## What you have to do
Search the listing for the word "Aticco" and copy every line where it turns up.

## Materials provided
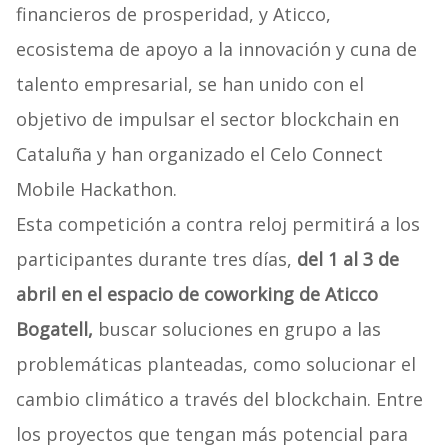
financieros de prosperidad, y Aticco,
ecosistema de apoyo a la innovación y cuna de
talento empresarial, se han unido con el
objetivo de impulsar el sector blockchain en
Cataluña y han organizado el Celo Connect
Mobile Hackathon.
Esta competición a contra reloj permitirá a los
participantes durante tres días,
del 1 al 3 de
abril en el espacio de coworking de Aticco
Bogatell,
buscar soluciones en grupo a las
problemáticas planteadas, como solucionar el
cambio climático a través del blockchain. Entre
los proyectos que tengan más potencial para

## Answer space
financieros de prosperidad, y Aticco,
abril en el espacio de coworking de Aticco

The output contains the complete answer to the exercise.